Mein Vater hatte nur gelächelt. Das sind jetzt deine Leute. Mein Leben kennst du. Es wird Zeit, dass du das deiner Mutter kennenlernst. Dann hatte er die Stirn gerunzelt, war ernst geworden. Mera. Lass nicht zu, dass verletzter Stolz dich um die Gemeinschaft bringt, die du immer haben wolltest.

Ich hatte genickt, mit zugeschnürter Kehle.

Er hatte ja keine Ahnung, dass ich gerade dabei war, eben diese neue Gemeinschaft wieder zu hintergehen.

Andererseits...was blieb uns für eine Wahl? Wenn wir warteten, bis die Verantwortlichen eine Entscheidung trafen, war die Blüte vielleicht wieder verwelkt. Und Damian...

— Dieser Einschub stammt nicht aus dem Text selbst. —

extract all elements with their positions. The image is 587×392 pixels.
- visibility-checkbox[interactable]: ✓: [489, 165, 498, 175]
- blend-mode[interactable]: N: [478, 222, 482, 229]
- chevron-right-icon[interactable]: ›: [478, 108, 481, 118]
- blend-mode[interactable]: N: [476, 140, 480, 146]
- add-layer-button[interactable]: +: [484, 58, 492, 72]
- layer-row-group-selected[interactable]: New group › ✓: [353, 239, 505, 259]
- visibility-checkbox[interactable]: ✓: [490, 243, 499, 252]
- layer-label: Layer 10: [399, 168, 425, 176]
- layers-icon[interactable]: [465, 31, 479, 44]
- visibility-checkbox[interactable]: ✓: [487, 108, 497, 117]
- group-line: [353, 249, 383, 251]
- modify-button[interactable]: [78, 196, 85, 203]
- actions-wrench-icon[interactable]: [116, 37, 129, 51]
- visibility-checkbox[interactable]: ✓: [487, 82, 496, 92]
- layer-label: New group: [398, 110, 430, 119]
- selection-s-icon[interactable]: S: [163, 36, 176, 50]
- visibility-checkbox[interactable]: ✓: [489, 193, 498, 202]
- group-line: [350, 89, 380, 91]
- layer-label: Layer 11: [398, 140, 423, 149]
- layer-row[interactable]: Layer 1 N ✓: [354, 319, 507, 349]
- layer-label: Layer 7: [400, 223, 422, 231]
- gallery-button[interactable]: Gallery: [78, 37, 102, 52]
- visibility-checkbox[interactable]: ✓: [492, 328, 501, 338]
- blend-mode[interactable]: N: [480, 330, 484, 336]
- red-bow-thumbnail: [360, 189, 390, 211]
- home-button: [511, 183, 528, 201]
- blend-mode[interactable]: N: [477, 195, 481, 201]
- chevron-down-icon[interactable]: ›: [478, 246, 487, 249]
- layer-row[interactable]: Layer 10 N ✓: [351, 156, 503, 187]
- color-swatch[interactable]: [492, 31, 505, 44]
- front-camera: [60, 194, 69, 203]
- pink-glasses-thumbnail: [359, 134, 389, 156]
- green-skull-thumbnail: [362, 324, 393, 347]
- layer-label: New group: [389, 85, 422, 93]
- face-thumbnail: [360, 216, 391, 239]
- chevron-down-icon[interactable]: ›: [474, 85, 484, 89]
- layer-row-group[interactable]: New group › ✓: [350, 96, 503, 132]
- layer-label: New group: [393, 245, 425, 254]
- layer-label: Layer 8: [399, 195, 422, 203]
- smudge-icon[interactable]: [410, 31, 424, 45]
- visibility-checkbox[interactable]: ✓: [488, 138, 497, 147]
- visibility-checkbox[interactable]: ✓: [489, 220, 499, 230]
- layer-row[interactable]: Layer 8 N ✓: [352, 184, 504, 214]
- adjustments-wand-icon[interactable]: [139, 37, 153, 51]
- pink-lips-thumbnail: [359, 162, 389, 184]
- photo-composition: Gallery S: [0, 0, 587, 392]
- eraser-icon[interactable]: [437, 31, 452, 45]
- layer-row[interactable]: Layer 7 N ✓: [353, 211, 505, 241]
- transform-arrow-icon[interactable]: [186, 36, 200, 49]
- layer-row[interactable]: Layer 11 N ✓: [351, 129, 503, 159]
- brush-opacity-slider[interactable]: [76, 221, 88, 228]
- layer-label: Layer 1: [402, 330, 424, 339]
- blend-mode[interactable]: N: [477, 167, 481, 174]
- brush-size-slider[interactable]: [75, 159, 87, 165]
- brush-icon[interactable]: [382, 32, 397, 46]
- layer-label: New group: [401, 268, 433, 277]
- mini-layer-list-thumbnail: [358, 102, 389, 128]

„Es geht los." Thalia kam an Deck, riss mich aus meinen Gedanken. „Macht euch bereit." Wie ich trug sie versteckte Messer am ganzen Körper. Wir warfen dunkle Umhänge über, die ich aus der Wäscherei besorgt hatte, und zogen uns die Kapuzen ins Gesicht. 

„Letzte Chance hier zu bleiben", raunte Thalia Veronika zu. Sie war die älteste unter uns und als Nicht-Magierin auch die verwundbarste. Trotzdem hatte sie gegen unseren Rat darauf bestanden, uns zu begleiten. 

Veronika schüttelte den Kopf. „Ich helfe, ihn da rauszuholen. Und wenn es nicht gelingt, dann will ich ihn wenigstens nochmal sehen."

Dann wurde der Anker ins Wasser geworfen und wir kletterten nach unten in eine Nussschale von Ruderboot. Auf diese Weise konnten wir vermeiden, in den Hafen einlaufen und uns anmelden zu müssen. Das Schiff würde hier, ein gutes Stück von der Stadt entfernt, auf uns warten. Wir schlugen uns mit dem Boot zu einem befreundeten Haus durch. Es hatte einen unterirdischen Anlegeplatz in einer Felsgrotte und war schon öfter von den Magierinnen benutzt worden.